Streaming CDC Data to Apache Iceberg with RisingWave

To stream CDC data to Apache Iceberg with RisingWave: connect RisingWave's built-in Postgres CDC or MySQL CDC connector to your source database, create a materialized view to shape the data, and define an Iceberg sink with type = 'upsert'. RisingWave captures every INSERT, UPDATE, and DELETE and propagates them to Iceberg in real time — no Debezium, no Kafka, no custom code required.

What Is CDC and Why Sink It to Iceberg?

Change Data Capture (CDC) reads the database write-ahead log (WAL) to capture every row-level change — inserts, updates, and deletes — as they happen. This is the foundation for database replication, event-driven architectures, and keeping a data lake in sync with operational databases.

Traditionally, CDC data was landed in Kafka, then consumed by Flink or Spark to write into storage. This multi-hop approach adds latency and operational complexity.

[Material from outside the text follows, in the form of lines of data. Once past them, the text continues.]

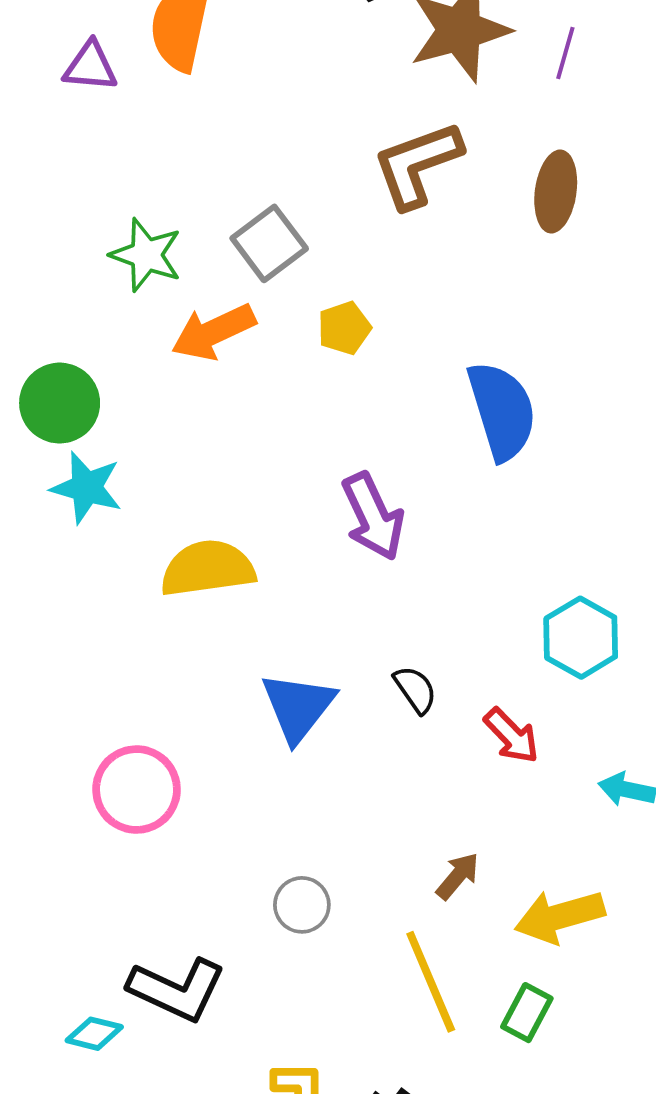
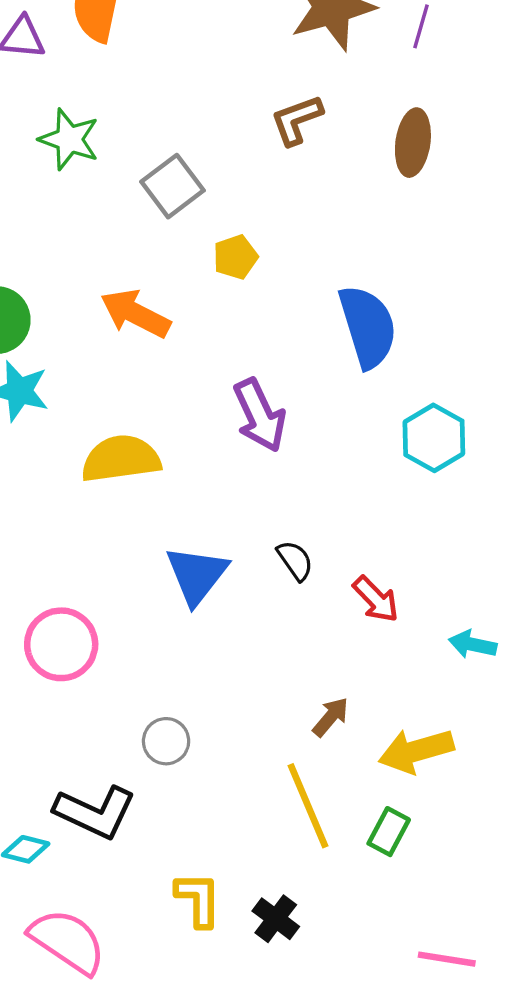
brown L-shape: (417, 165) -> (297, 120), size x0.7
green star: (146, 255) -> (69, 139), moved
orange arrow: (213, 332) -> (135, 314), moved, turned 52
cyan hexagon: (581, 638) -> (434, 438), moved
gray circle: (302, 905) -> (166, 741), moved

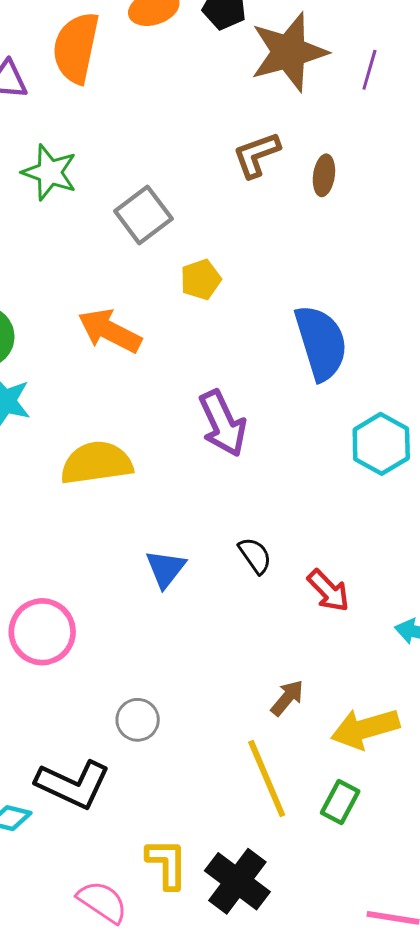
brown ellipse: (413, 143) -> (324, 175), moved, size x0.7
blue triangle: (197, 575) -> (165, 569), size x0.7
black cross: (276, 919) -> (237, 881), size x1.5
pink semicircle: (68, 941) -> (102, 902), moved, size x0.7

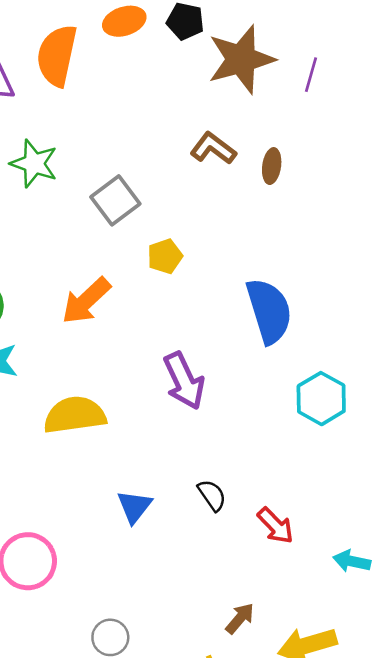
brown L-shape: (256, 155) -> (213, 148), turned 57
orange arrow: (110, 331) -> (86, 301), turned -70

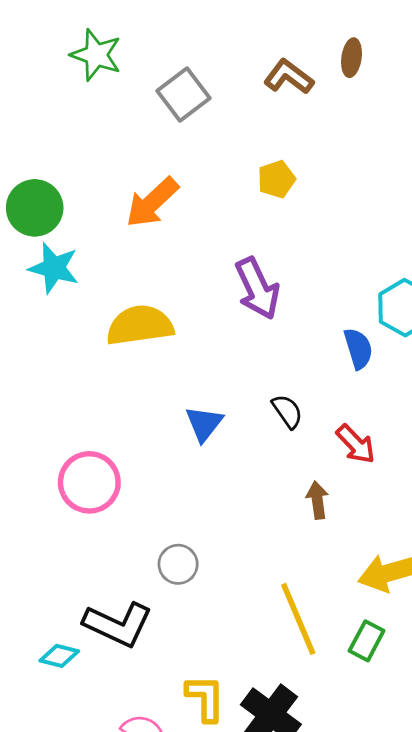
brown L-shape: (213, 148) -> (289, 77), moved
yellow pentagon: (165, 256) -> (276, 179), moved
blue semicircle: (269, 311) -> (358, 349), moved, size x0.6
brown arrow: (240, 618) -> (317, 500), moved, turned -48

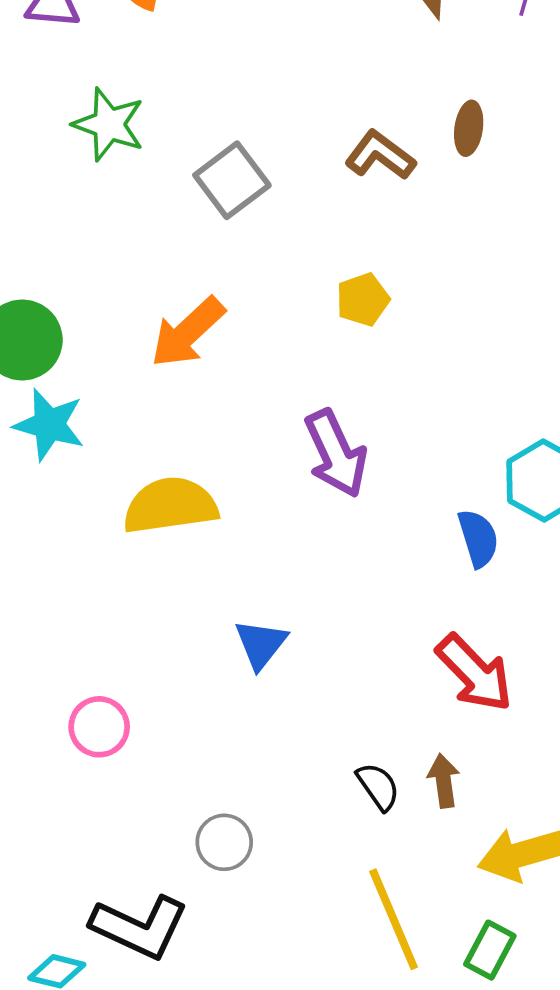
black semicircle: (287, 411) -> (378, 786), moved
red arrow: (356, 444) -> (474, 673), size x1.4
pink circle: (89, 482) -> (99, 727), size x0.7
brown arrow: (317, 500) -> (444, 781), moved

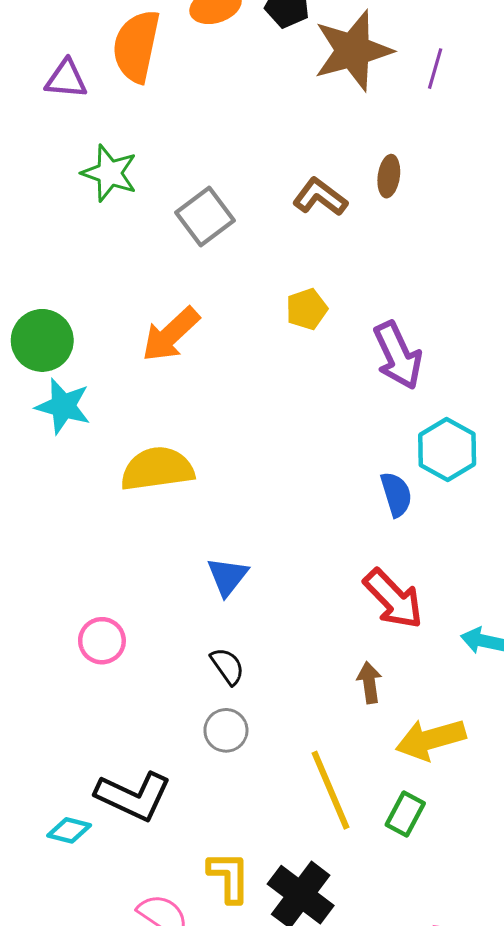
purple arrow: (336, 454) -> (398, 355), moved
black semicircle: (378, 786) -> (227, 666), moved
gray circle: (224, 842) -> (226, 730), moved

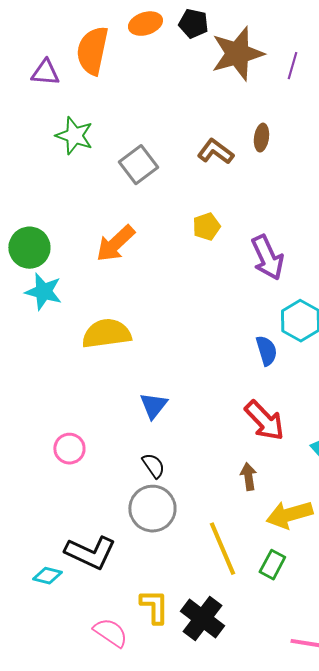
gray circle: (226, 730) -> (152, 509), size x1.6

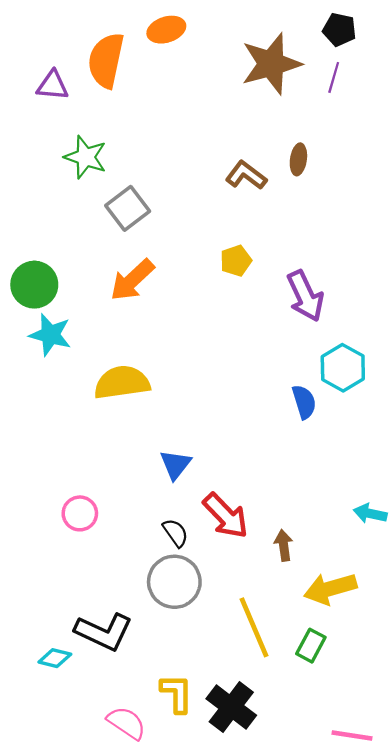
black pentagon: (193, 24) -> (339, 30), moved
gray square: (138, 165) -> (128, 208), moved
red arrow: (264, 421) -> (226, 516), moved

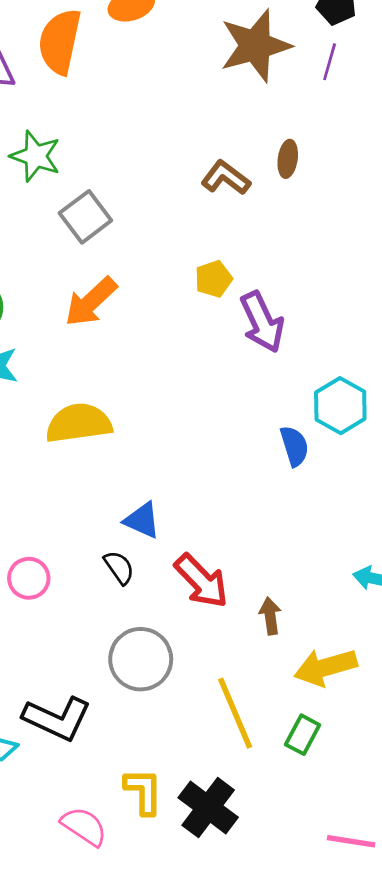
purple arrow: (305, 296) -> (262, 322), moved
blue triangle: (175, 465) -> (142, 520), turned -44
black semicircle: (175, 533) -> (119, 567), moved

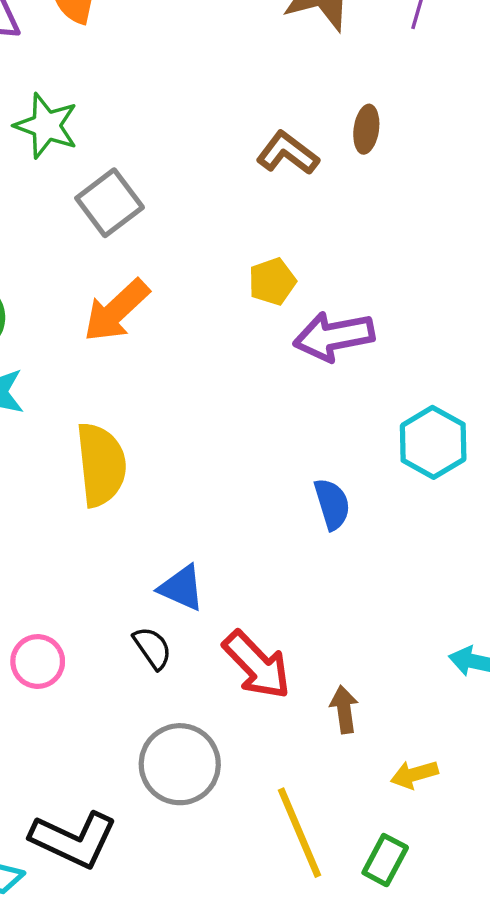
purple arrow: (262, 322) -> (334, 336), turned 104
yellow semicircle: (79, 423) -> (101, 465), turned 92
blue semicircle: (294, 446) -> (332, 504), moved
yellow arrow: (325, 667) -> (414, 774), size x0.6

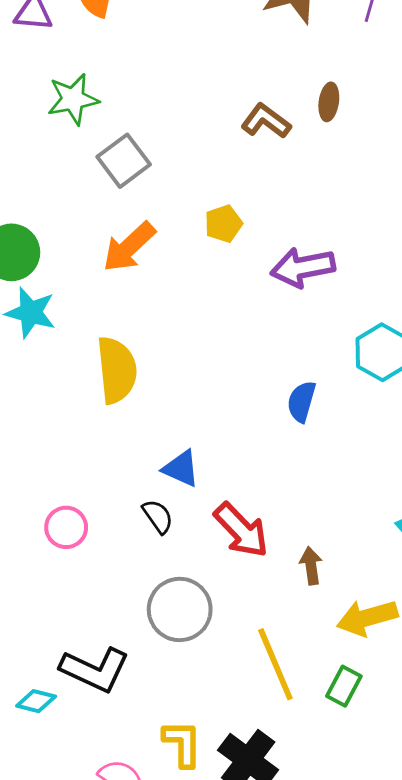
green star: (46, 126) -> (73, 99), turned -30
yellow pentagon: (272, 282) -> (223, 224), moved
blue semicircle: (332, 504) -> (301, 402), turned -147
yellow arrow: (414, 774) -> (367, 618), size x1.6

RisingWave simplifies this by acting as both the CDC consumer and the stream processor. It connects directly to Postgres or MySQL replication slots, processes changes through SQL materialized views, and writes the results to Apache Iceberg — all in one system.

Why Iceberg for CDC Data?

Apache Iceberg is well-suited for CDC workloads for several reasons:

Upsert support — Iceberg handles row-level updates and deletes natively through its delete file mechanism
Schema evolution — When source database schemas change, Iceberg tables can evolve without full rewrites
Time travel — Query the state of your Iceberg table at any point in time, invaluable for auditing and debugging
Open access — Once in Iceberg, your CDC data is accessible to Athena, Trino, Spark, Snowflake, and more

Setting Up Postgres CDC to Iceberg

Step 1: Configure Postgres for Replication

Before connecting RisingWave, ensure your Postgres instance has logical replication enabled:

-- In postgresql.conf
-- wal_level = logical
-- max_replication_slots = 10
-- max_wal_senders = 10

-- Create a replication slot (optional; RisingWave can create it automatically)
SELECT pg_create_logical_replication_slot('risingwave_slot', 'pgoutput');

-- Grant replication privilege
CREATE USER risingwave_cdc WITH REPLICATION PASSWORD 'cdc_password';
GRANT SELECT ON ALL TABLES IN SCHEMA public TO risingwave_cdc;

Step 2: Create the CDC Source in RisingWave

CREATE SOURCE orders_cdc
WITH (
    connector = 'postgres-cdc',
    hostname = 'postgres-primary.internal',
    port = '5432',
    username = 'risingwave_cdc',
    password = 'cdc_password',
    database.name = 'ecommerce',
    schema.name = 'public',
    table.name = 'orders',
    slot.name = 'risingwave_orders_slot'
);

RisingWave automatically creates the replication slot if it doesn't exist and begins reading from the WAL. It first performs a consistent snapshot of the existing table data, then streams all subsequent changes.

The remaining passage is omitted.